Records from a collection
####
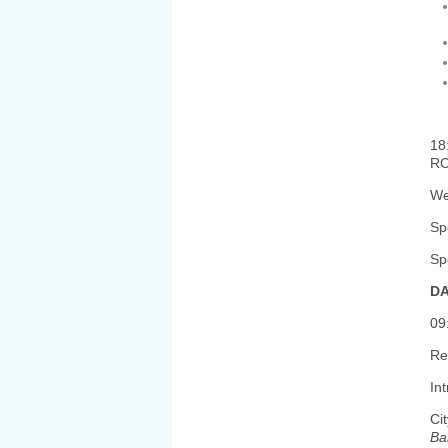
18
R
We
Sp
Sp
DA
09
Re
In
Ci
Ba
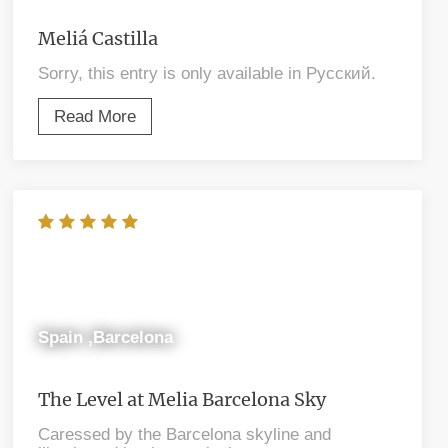
Meliá Castilla
Sorry, this entry is only available in Русский.
Read More
Spain ,Barcelona
The Level at Melia Barcelona Sky
Caressed by the Barcelona skyline and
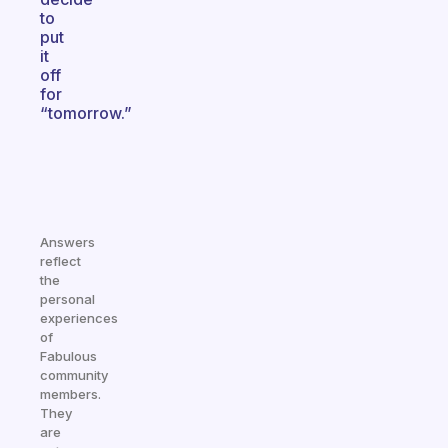
to
put
it
off
for
“tomorrow.”
Answers
reflect
the
personal
experiences
of
Fabulous
community
members.
They
are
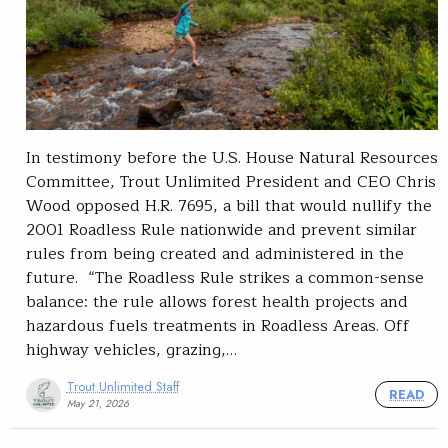
In testimony before the U.S. House Natural Resources
Committee, Trout Unlimited President and CEO Chris
Wood opposed H.R. 7695, a bill that would nullify the
2001 Roadless Rule nationwide and prevent similar
rules from being created and administered in the
future. “The Roadless Rule strikes a common-sense
balance: the rule allows forest health projects and
hazardous fuels treatments in Roadless Areas. Off
highway vehicles, grazing,…
Trout Unlimited Staff
READ
May 21, 2026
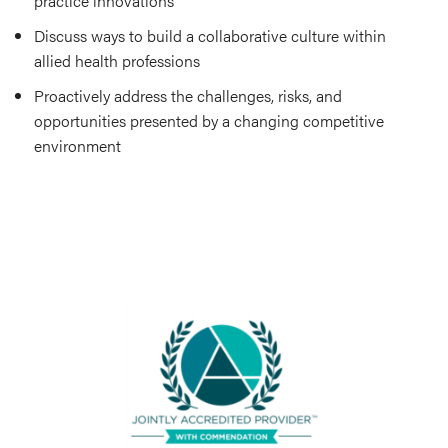
practice innovations
Discuss ways to build a collaborative culture within
allied health professions
Proactively address the challenges, risks, and
opportunities presented by a changing competitive
environment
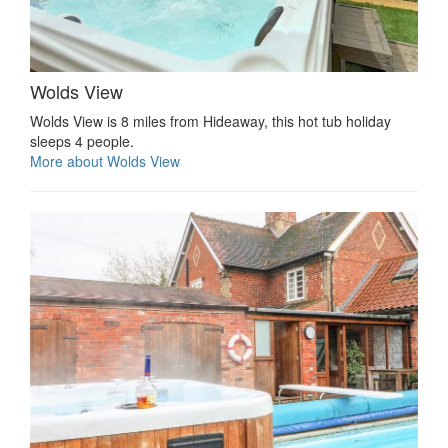
Wolds View
Wolds View is 8 miles from Hideaway, this hot tub holiday
sleeps 4 people.
More about Wolds View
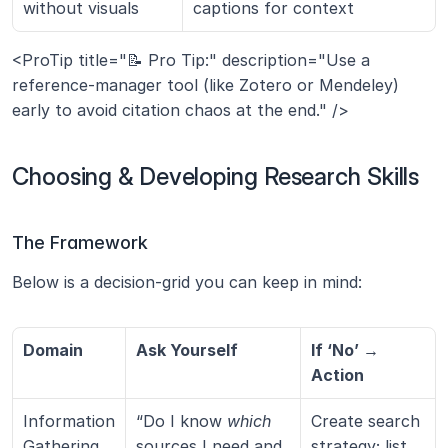
without visuals
captions for context
<ProTip title="📝 Pro Tip:" description="Use a 
reference-manager tool (like Zotero or Mendeley) 
early to avoid citation chaos at the end." />
Choosing & Developing Research Skills
The Framework
Below is a decision-grid you can keep in mind:
Domain
Ask Yourself
If ‘No’ → 
Action
Information 
“Do I know 
which
Create search 
Gathering
sources I need and 
strategy; list 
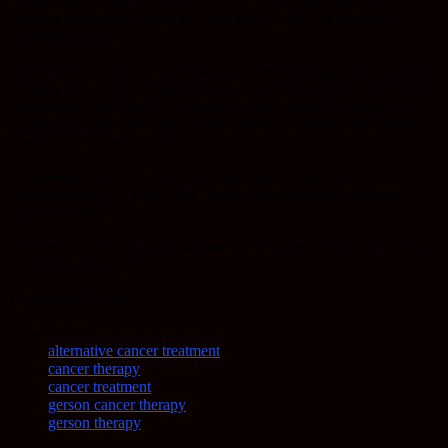
contact with or that you breath in very, very small particulate
amounts have been known to cause lots of different problems
including cancer.
And it was only about, what, two or three years ago now that they
formally said, “Yes, formaldehyde will be added to the list of known
carcinogens.” But yet we continue to have known carcinogens in
the vaccines and have them not be removed. And they have been
injected for 50 years or more.
Ty Bollinger: So it is worse than they have not been tested for
carcinogenicity − I got it right − they have been tested and the
formaldehyde…
Dr. Sherri Tenpenny: At least some of the ingredients have shown to
be known carcinogens.
Ty Bollinger: Wow!
TAGS
alternative cancer treatment
cancer therapy
cancer treatment
gerson cancer therapy
gerson therapy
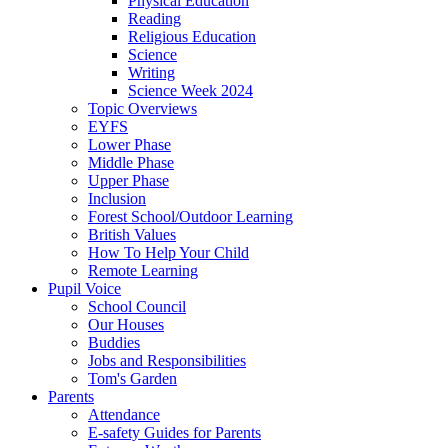
Physical Education
Reading
Religious Education
Science
Writing
Science Week 2024
Topic Overviews
EYFS
Lower Phase
Middle Phase
Upper Phase
Inclusion
Forest School/Outdoor Learning
British Values
How To Help Your Child
Remote Learning
Pupil Voice
School Council
Our Houses
Buddies
Jobs and Responsibilities
Tom's Garden
Parents
Attendance
E-safety Guides for Parents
####
Scan the lines above for the word "have". Return each one that has it.

amounts have been known to cause lots of different problems
carcinogens.” But yet we continue to have known carcinogens in
the vaccines and have them not be removed. And they have been
Ty Bollinger: So it is worse than they have not been tested for
carcinogenicity − I got it right − they have been tested and the
Dr. Sherri Tenpenny: At least some of the ingredients have shown to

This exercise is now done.